_What you will do:_ Copy all the records exactly, but keep the pictures out of your version.

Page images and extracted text
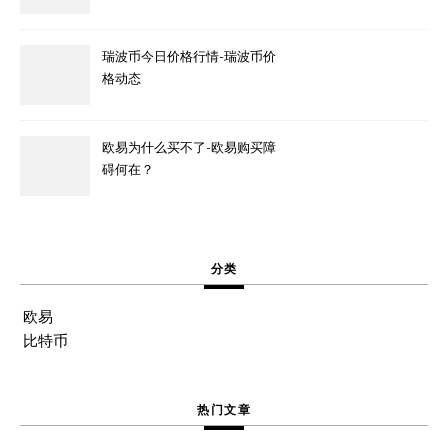
瑞波币今日价格行情-瑞波币价
格动态
欧易为什么买不了-欧易购买障
碍何在？
分类
欧易
比特币
热门文章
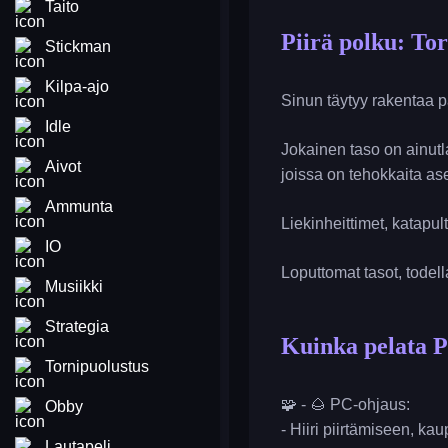
Taito
Piirä polku: To
Stickman
Kilpa-ajo
Sinun täytyy rakentaa pa
Idle
Jokainen taso on ainutlaa
Aivot
joissa on tehokkaita ase
Ammunta
Liekinheittimet, katapul
IO
Loputtomat tasot, todell
Musiikki
Strategia
Kuinka pelata P
Tornipuolustus
🧩 - 🌰 PC-ohjaus:
Obby
- Hiiri piirtämiseen, ka
Lautapeli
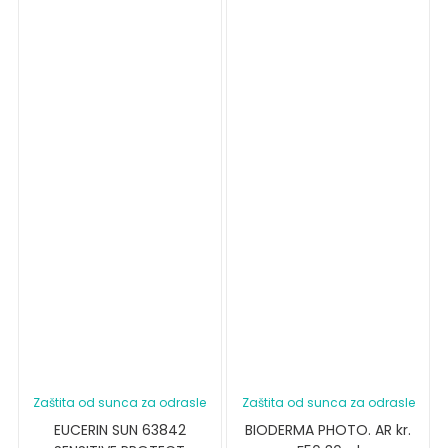
Zaštita od sunca za odrasle
Zaštita od sunca za odrasle
EUCERIN SUN 63842
BIODERMA PHOTO. AR kr.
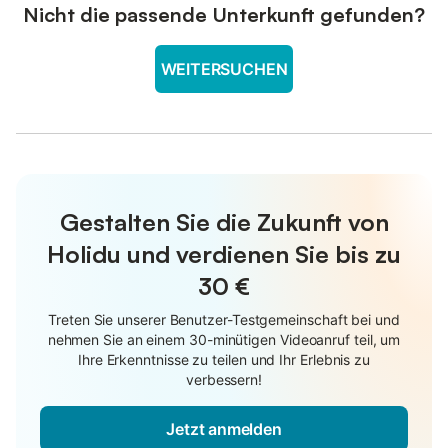
Nicht die passende Unterkunft gefunden?
WEITERSUCHEN
Gestalten Sie die Zukunft von
Holidu und verdienen Sie bis zu
30 €
Treten Sie unserer Benutzer-Testgemeinschaft bei und
nehmen Sie an einem 30-minütigen Videoanruf teil, um
Ihre Erkenntnisse zu teilen und Ihr Erlebnis zu
verbessern!
Jetzt anmelden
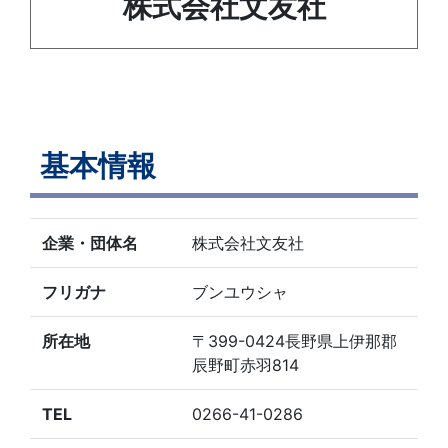
株式会社文友社
基本情報
企業・団体名
株式会社文友社
フリガナ
ブンユウシャ
所在地
〒399-0424長野県上伊那郡
辰野町赤羽814
TEL
0266-41-0286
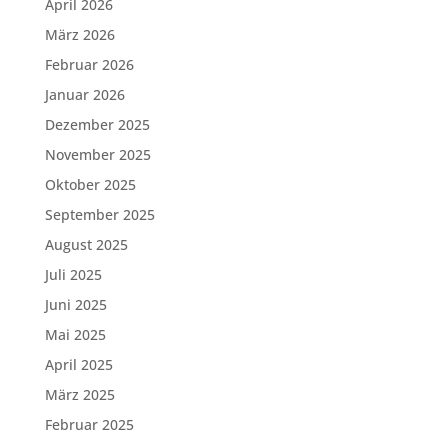
April 2026
März 2026
Februar 2026
Januar 2026
Dezember 2025
November 2025
Oktober 2025
September 2025
August 2025
Juli 2025
Juni 2025
Mai 2025
April 2025
März 2025
Februar 2025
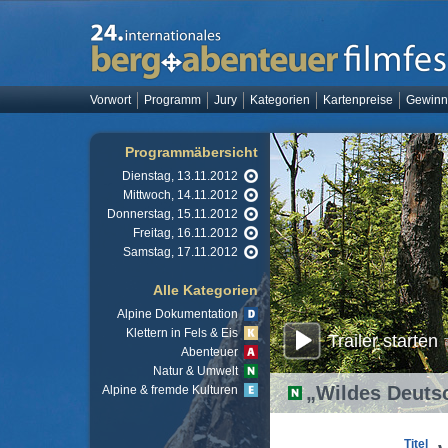
Vorwort
Programm
Jury
Kategorien
Kartenpreise
Gewinn
Programmäbersicht
Dienstag, 13.11.2012
Mittwoch, 14.11.2012
Donnerstag, 15.11.2012
Freitag, 16.11.2012
Samstag, 17.11.2012
Alle Kategorien
Alpine Dokumentation
Klettern in Fels & Eis
Trailer starten
Abenteuer
Natur & Umwelt
„Wildes Deuts
Alpine & fremde Kulturen
Titel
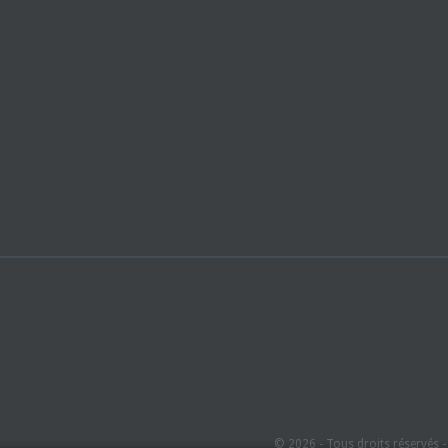
© 2026 - Tous droits réservés 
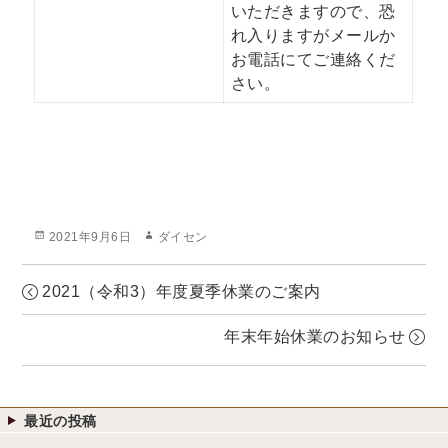
いただきますので、恐
れ入りますがメールか
お電話にてご連絡くだ
さい。
投
作
2021年9月6日
ダイセン
稿
成
日:
者
2021（令和3）年度夏季休業のご案内
年末年始休業のお知らせ
最近の投稿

_Output of the task:_
瑞波币今日价格行情-瑞波币价
格动态
欧易为什么买不了-欧易购买障
碍何在？
分类
欧易
比特币
热门文章
Taito
Piirä polku: To
Stickman
Kilpa-ajo
Sinun täytyy rakentaa pa
Idle
Jokainen taso on ainutlaa
Aivot
joissa on tehokkaita ase
Ammunta
Liekinheittimet, katapul
IO
Loputtomat tasot, todell
Musiikki
Strategia
Kuinka pelata P
Tornipuolustus
🧩 - 🌰 PC-ohjaus:
Obby
- Hiiri piirtämiseen, ka
Lautapeli
Zaštita od sunca za odrasle
Zaštita od sunca za odrasle
EUCERIN SUN 63842
BIODERMA PHOTO. AR kr.
Nicht die passende Unterkunft gefunden?
WEITERSUCHEN
Gestalten Sie die Zukunft von
Holidu und verdienen Sie bis zu
30 €
Treten Sie unserer Benutzer-Testgemeinschaft bei und
nehmen Sie an einem 30-minütigen Videoanruf teil, um
Ihre Erkenntnisse zu teilen und Ihr Erlebnis zu
verbessern!
Jetzt anmelden
株式会社文友社
基本情報
企業・団体名
株式会社文友社
フリガナ
ブンユウシャ
所在地
〒399-0424長野県上伊那郡
辰野町赤羽814
TEL
0266-41-0286
April 2026
März 2026
Februar 2026
Januar 2026
Dezember 2025
November 2025
Oktober 2025
September 2025
August 2025
Juli 2025
Juni 2025
Mai 2025
April 2025
März 2025
Februar 2025
Vorwort
Programm
Jury
Kategorien
Kartenpreise
Gewinn
Programmäbersicht
Dienstag, 13.11.2012
Mittwoch, 14.11.2012
Donnerstag, 15.11.2012
Freitag, 16.11.2012
Samstag, 17.11.2012
Alle Kategorien
Alpine Dokumentation
Klettern in Fels & Eis
Trailer starten
Abenteuer
Natur & Umwelt
„Wildes Deuts
Alpine & fremde Kulturen
Titel
© 2026 - Tous droits réservés 
いただきますので、恐
れ入りますがメールか
お電話にてご連絡くだ
さい。
投
作
2021年9月6日
ダイセン
稿
成
日:
者
2021（令和3）年度夏季休業のご案内
年末年始休業のお知らせ
最近の投稿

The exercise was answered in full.